RECORDS PROVIDED –
════════════════

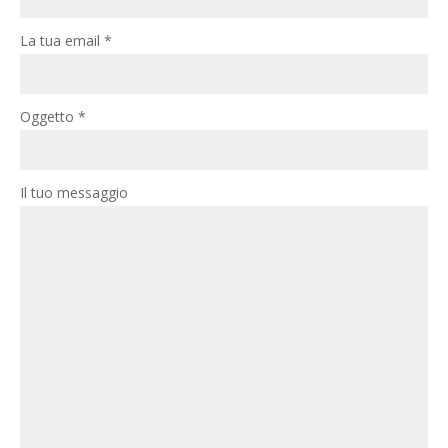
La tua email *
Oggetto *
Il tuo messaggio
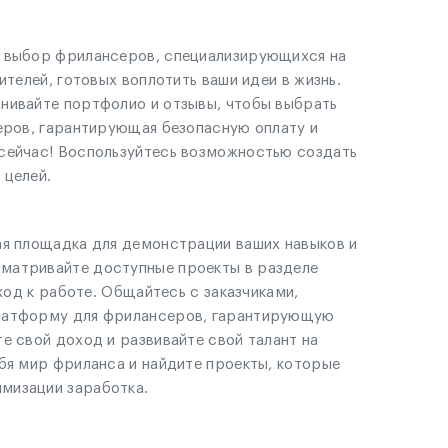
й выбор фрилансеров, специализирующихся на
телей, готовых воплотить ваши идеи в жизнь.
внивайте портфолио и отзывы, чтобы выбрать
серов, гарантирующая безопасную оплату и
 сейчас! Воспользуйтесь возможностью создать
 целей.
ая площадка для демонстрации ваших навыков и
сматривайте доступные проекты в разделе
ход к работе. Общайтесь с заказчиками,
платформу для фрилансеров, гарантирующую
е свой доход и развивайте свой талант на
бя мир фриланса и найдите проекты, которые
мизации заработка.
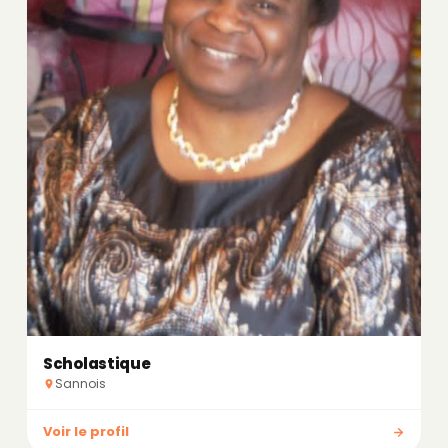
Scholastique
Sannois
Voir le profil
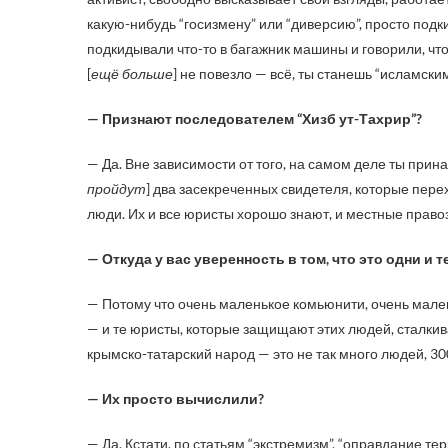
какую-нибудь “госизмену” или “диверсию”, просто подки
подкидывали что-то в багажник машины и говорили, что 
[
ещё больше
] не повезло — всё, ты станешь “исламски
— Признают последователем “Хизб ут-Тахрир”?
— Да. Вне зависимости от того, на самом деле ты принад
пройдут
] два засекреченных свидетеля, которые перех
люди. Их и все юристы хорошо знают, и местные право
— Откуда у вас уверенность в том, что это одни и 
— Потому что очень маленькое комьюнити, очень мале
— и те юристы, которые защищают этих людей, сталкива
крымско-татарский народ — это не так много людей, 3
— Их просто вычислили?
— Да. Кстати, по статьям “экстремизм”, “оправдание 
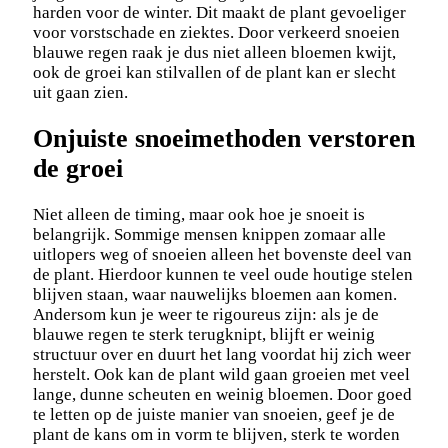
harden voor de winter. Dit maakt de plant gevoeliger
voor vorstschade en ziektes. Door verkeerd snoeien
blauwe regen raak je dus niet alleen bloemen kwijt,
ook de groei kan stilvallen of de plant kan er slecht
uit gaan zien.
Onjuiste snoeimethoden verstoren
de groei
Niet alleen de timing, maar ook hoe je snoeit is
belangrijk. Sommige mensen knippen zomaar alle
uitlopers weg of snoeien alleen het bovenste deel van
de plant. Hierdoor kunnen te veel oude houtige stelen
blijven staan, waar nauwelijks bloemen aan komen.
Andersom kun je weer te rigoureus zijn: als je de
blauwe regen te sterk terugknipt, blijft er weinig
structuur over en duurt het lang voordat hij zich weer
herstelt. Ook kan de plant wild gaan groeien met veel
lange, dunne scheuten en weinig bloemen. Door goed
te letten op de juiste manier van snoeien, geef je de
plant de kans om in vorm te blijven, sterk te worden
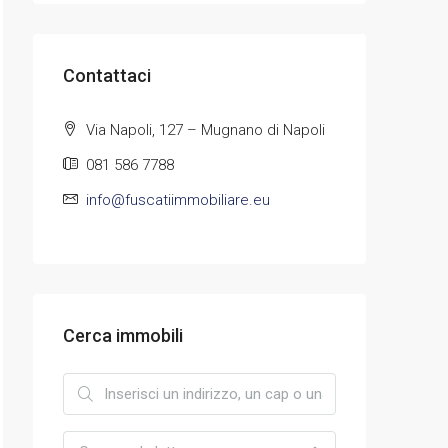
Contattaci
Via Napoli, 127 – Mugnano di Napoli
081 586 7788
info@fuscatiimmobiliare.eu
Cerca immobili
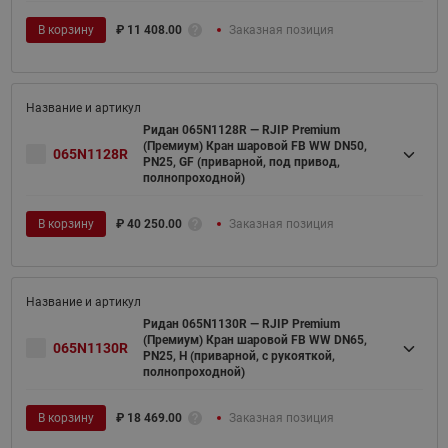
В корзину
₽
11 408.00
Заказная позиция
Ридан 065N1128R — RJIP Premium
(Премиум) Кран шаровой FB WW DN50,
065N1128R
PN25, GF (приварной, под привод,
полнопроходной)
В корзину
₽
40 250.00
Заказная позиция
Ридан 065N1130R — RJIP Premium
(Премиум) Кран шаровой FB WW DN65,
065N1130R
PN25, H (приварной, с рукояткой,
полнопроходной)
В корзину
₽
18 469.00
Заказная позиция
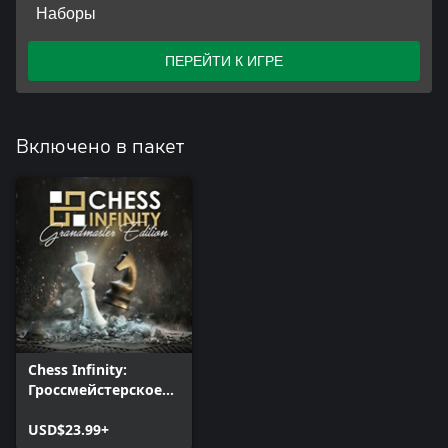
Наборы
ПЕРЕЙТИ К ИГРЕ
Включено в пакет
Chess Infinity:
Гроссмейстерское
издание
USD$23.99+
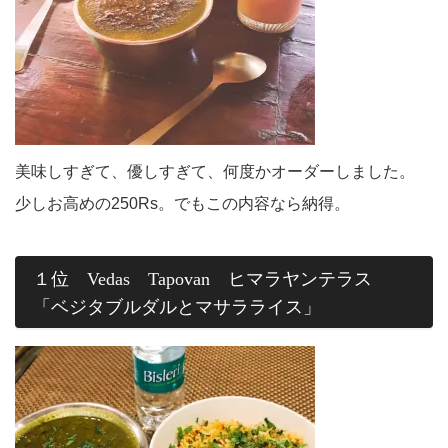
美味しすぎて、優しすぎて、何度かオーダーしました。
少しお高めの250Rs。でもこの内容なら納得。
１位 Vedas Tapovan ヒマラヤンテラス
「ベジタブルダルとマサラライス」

════════════════

WHAT NEEDS TO BE DONE – Give back exactly the lines from the first line of the data through the line with "ook de groei", pictures excluded.

EXERCISE ANSWER –
La tua email *
Oggetto *
Il tuo messaggio
й выбор фрилансеров, специализирующихся на
телей, готовых воплотить ваши идеи в жизнь.
внивайте портфолио и отзывы, чтобы выбрать
серов, гарантирующая безопасную оплату и
 сейчас! Воспользуйтесь возможностью создать
 целей.
ая площадка для демонстрации ваших навыков и
сматривайте доступные проекты в разделе
ход к работе. Общайтесь с заказчиками,
платформу для фрилансеров, гарантирующую
е свой доход и развивайте свой талант на
бя мир фриланса и найдите проекты, которые
мизации заработка.
Scholastique
Sannois
Voir le profil
какую-нибудь “госизмену” или “диверсию”, просто подки
подкидывали что-то в багажник машины и говорили, что 
[
ещё больше
] не повезло — всё, ты станешь “исламски
— Признают последователем “Хизб ут-Тахрир”?
— Да. Вне зависимости от того, на самом деле ты принад
пройдут
] два засекреченных свидетеля, которые перех
люди. Их и все юристы хорошо знают, и местные право
— Откуда у вас уверенность в том, что это одни и 
— Потому что очень маленькое комьюнити, очень мале
— и те юристы, которые защищают этих людей, сталкива
крымско-татарский народ — это не так много людей, 3
— Их просто вычислили?
— Да. Кстати, по статьям “экстремизм”, “оправдание 
harden voor de winter. Dit maakt de plant gevoeliger
voor vorstschade en ziektes. Door verkeerd snoeien
blauwe regen raak je dus niet alleen bloemen kwijt,
ook de groei kan stilvallen of de plant kan er slecht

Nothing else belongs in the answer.